Work order: Line by line, return the listing exactly, without any of the images.

Records provided:
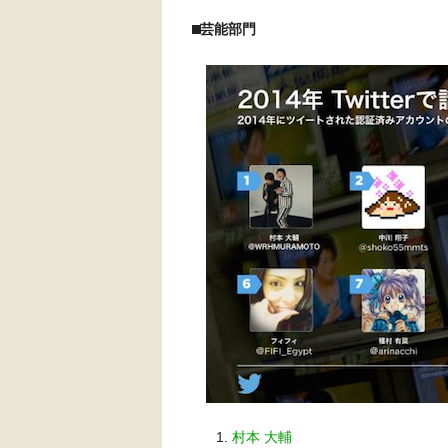
⬛︎芸能部門
村本 大輔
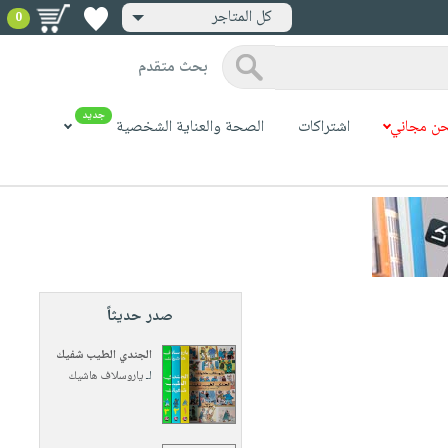
كل المتاجر
0
بحث متقدم
جديد
ن مجاني
اشتراكات
الصحة والعناية الشخصية
صدر حديثاً
الجندي الطيب شفيك
لـ
ياروسلاف هاشيك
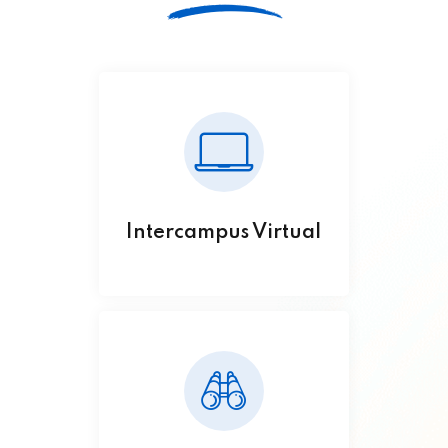
Intercampus Virtual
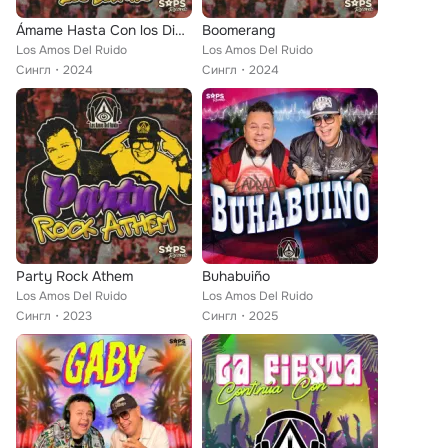
Ámame Hasta Con los Dientes
Boomerang
Los Amos Del Ruido
Los Amos Del Ruido
Сингл
2024
Сингл
2024
Party Rock Athem
Buhabuiño
Los Amos Del Ruido
Los Amos Del Ruido
Сингл
2023
Сингл
2025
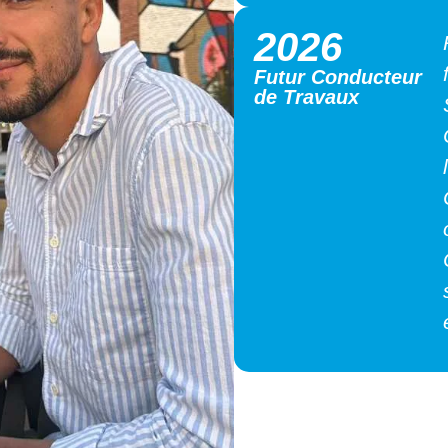
2021
Commercial
2025
Manager
Commercial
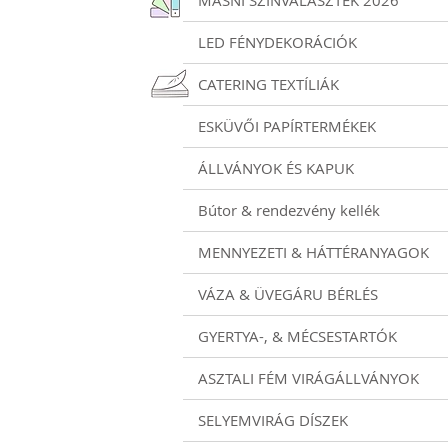
MASNI SZÍNVÁLASZTÉK 2026
LED FÉNYDEKORÁCIÓK
CATERING TEXTÍLIÁK
ESKÜVŐI PAPÍRTERMÉKEK
ÁLLVÁNYOK ÉS KAPUK
Bútor & rendezvény kellék
Meghívó
MENNYEZETI & HÁTTÉRANYAGOK
VÁZA & ÜVEGÁRU BÉRLÉS
GYERTYA-, & MÉCSESTARTÓK
ASZTALI FÉM VIRÁGÁLLVÁNYOK
SELYEMVIRÁG DÍSZEK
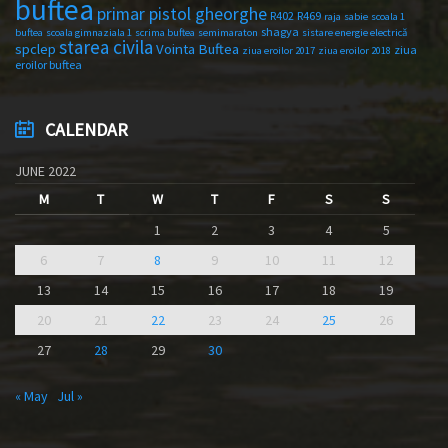
buftea
primar pistol gheorghe
R402
R469
raja
sabie
scoala 1
shagya
buftea
scoala gimnaziala 1
scrima buftea
semimaraton
sistare energie electrică
starea civila
spclep
Vointa Buftea
ziua
ziua eroilor 2017
ziua eroilor 2018
eroilor buftea
CALENDAR
JUNE 2022
M
T
W
T
F
S
S
1
2
3
4
5
6
7
8
9
10
11
12
13
14
15
16
17
18
19
20
21
22
23
24
25
26
27
28
29
30
« May
Jul »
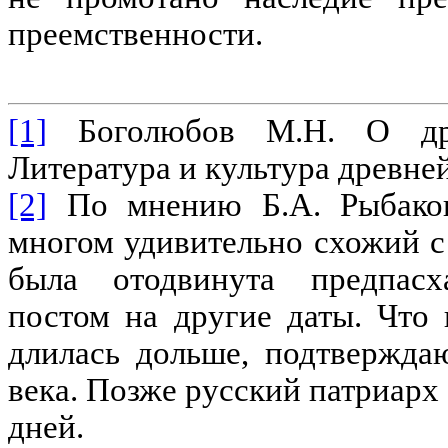
преемственности
.
[1]
Боголюбов М
.
Н
.
О др
Литература и культура древне
[2]
По мнению Б.А. Рыбако
многом удивительно схожий с
была отодвинута предпас
постом на другие даты. Что
длилась дольше, подтвержда
века. Позже русский патриарх
дней
.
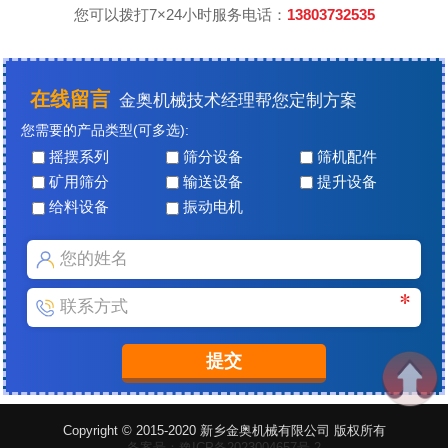
您可以拨打7×24小时服务电话：
13803732535
在线留言
金奥机械技术经理帮您定制方案
您需要的产品类型(可多选):
摇摆系列
筛分设备
筛机配件
矿用筛分
输送设备
提升设备
给料设备
振动电机
Copyright © 2015-2020 新乡金奥机械有限公司 版权所有
备案号：豫ICP备2023004657号-2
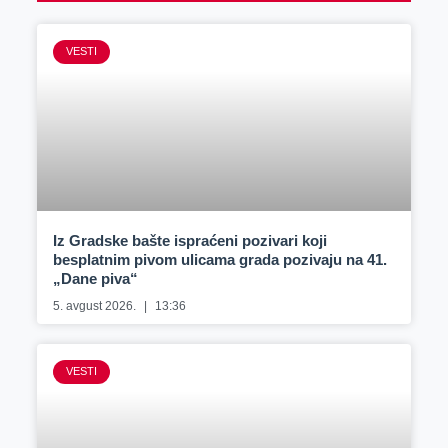
VESTI
Iz Gradske bašte ispraćeni pozivari koji
besplatnim pivom ulicama grada pozivaju na 41.
„Dane piva“
5. avgust 2026.
13:36
VESTI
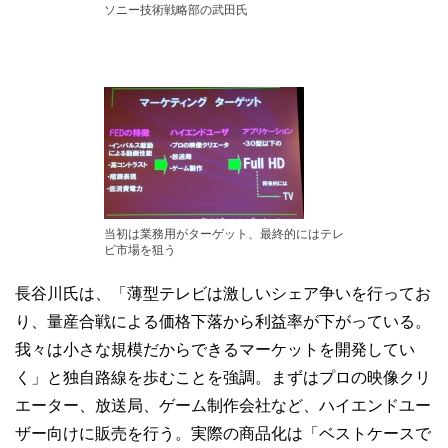
ソニー技術戦略部の武田氏
当初は業務用がターゲット、最終的にはテレ
ビ市場を狙う
長谷川氏は、「薄型テレビは激しいシェア争いを行ってお
り、量産合戦による価格下落から利益率が下がっている。
我々は小さな規模だからできるマーケットを開発してい
く」と独自路線を歩むことを強調。まずはプロの映像クリ
エーター、放送局、ゲーム制作会社など、ハイエンドユー
ザー向けに販売を行う。実際の商品化は「ベストケースで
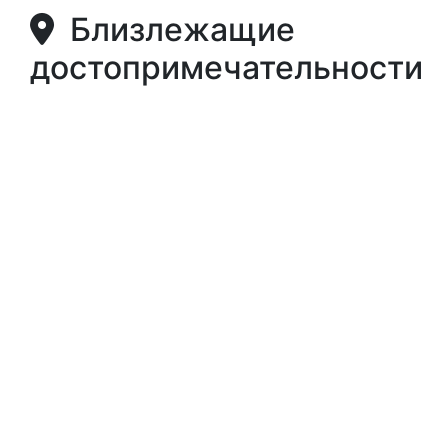
Близлежащие
достопримечательности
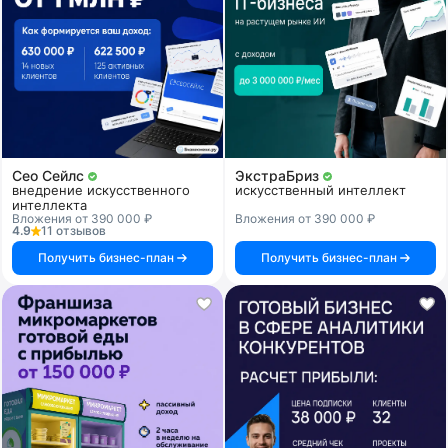
Сео Сейлс
ЭкстраБриз
внедрение искусственного
искусственный интеллект
интеллекта
Вложения от 390 000 ₽
Вложения от 390 000 ₽
4.9
11 отзывов
Получить бизнес-план
Получить бизнес-план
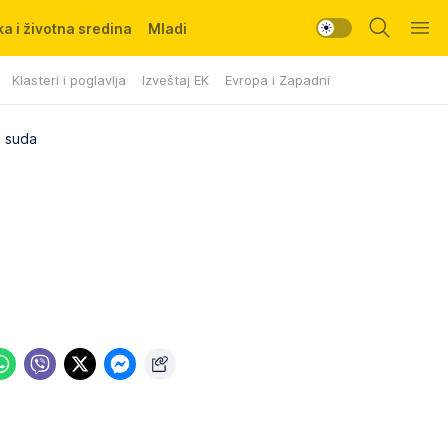
a i životna sredina
Mladi
Klasteri i poglavlja
Izveštaj EK
Evropa i Zapadni Balkan
g suda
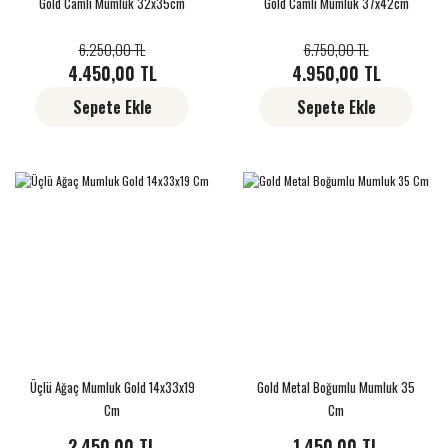
Gold Camlı Mumluk 32x35cm
Gold Camlı Mumluk 37x42cm
6.250,00 TL
6.750,00 TL
4.450,00 TL
4.950,00 TL
Sepete Ekle
Sepete Ekle
Üçlü Ağaç Mumluk Gold 14x33x19
Gold Metal Boğumlu Mumluk 35
Cm
Cm
2.450,00 TL
1.450,00 TL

Solution to the exercise:
⬛︎芸能部門
村本 大輔
كل المتاجر
0
بحث متقدم
جديد
ن مجاني
اشتراكات
الصحة والعناية الشخصية
صدر حديثاً
الجندي الطيب شفيك
لـ
ياروسلاف هاشيك
Intercampus Virtual
Ámame Hasta Con los Dientes
Boomerang
Los Amos Del Ruido
Los Amos Del Ruido
Сингл
2024
Сингл
2024
Party Rock Athem
Buhabuiño
Los Amos Del Ruido
Los Amos Del Ruido
Сингл
2023
Сингл
2025
2021
Commercial
2025
Manager
Commercial
MASNI SZÍNVÁLASZTÉK 2026
LED FÉNYDEKORÁCIÓK
CATERING TEXTÍLIÁK
ESKÜVŐI PAPÍRTERMÉKEK
ÁLLVÁNYOK ÉS KAPUK
Bútor & rendezvény kellék
Meghívó
MENNYEZETI & HÁTTÉRANYAGOK
VÁZA & ÜVEGÁRU BÉRLÉS
GYERTYA-, & MÉCSESTARTÓK
ASZTALI FÉM VIRÁGÁLLVÁNYOK
SELYEMVIRÁG DÍSZEK
buftea
primar pistol gheorghe
R402
R469
raja
sabie
scoala 1
shagya
buftea
scoala gimnaziala 1
scrima buftea
semimaraton
sistare energie electrică
starea civila
spclep
Vointa Buftea
ziua
ziua eroilor 2017
ziua eroilor 2018
eroilor buftea
CALENDAR
JUNE 2022
M
T
W
T
F
S
S
1
2
3
4
5
6
7
8
9
10
11
12
13
14
15
16
17
18
19
20
21
22
23
24
25
26
27
28
29
30
« May
Jul »
преемственности
.
[1]
Боголюбов М
.
Н
.
О др
Литература и культура древне
[2]
По мнению Б.А. Рыбако
многом удивительно схожий с
была отодвинута предпас
постом на другие даты. Что
длилась дольше, подтвержда
века. Позже русский патриарх
дней
.
您可以拨打7×24小时服务电话：
13803732535
在线留言
金奥机械技术经理帮您定制方案
您需要的产品类型(可多选):
摇摆系列
筛分设备
筛机配件
矿用筛分
输送设备
提升设备
给料设备
振动电机
Copyright © 2015-2020 新乡金奥机械有限公司 版权所有
备案号：豫ICP备2023004657号-2
VESTI
Iz Gradske bašte ispraćeni pozivari koji
besplatnim pivom ulicama grada pozivaju na 41.
„Dane piva“
5. avgust 2026.
13:36
VESTI
ソニー技術戦略部の武田氏
当初は業務用がターゲット、最終的にはテレ
ビ市場を狙う
長谷川氏は、「薄型テレビは激しいシェア争いを行ってお
り、量産合戦による価格下落から利益率が下がっている。
我々は小さな規模だからできるマーケットを開発してい
く」と独自路線を歩むことを強調。まずはプロの映像クリ
エーター、放送局、ゲーム制作会社など、ハイエンドユー
ザー向けに販売を行う。実際の商品化は「ベストケースで
Близлежащие
достопримечательности
Сео Сейлс
ЭкстраБриз
внедрение искусственного
искусственный интеллект
интеллекта
Вложения от 390 000 ₽
Вложения от 390 000 ₽
4.9
11 отзывов
Получить бизнес-план
Получить бизнес-план
a i životna sredina
Mladi
Klasteri i poglavlja
Izveštaj EK
Evropa i Zapadni Balkan
g suda
Gold Camlı Mumluk 32x35cm
Gold Camlı Mumluk 37x42cm
6.250,00 TL
6.750,00 TL
4.450,00 TL
4.950,00 TL
Sepete Ekle
Sepete Ekle
Üçlü Ağaç Mumluk Gold 14x33x19
Gold Metal Boğumlu Mumluk 35
Cm
Cm
2.450,00 TL
1.450,00 TL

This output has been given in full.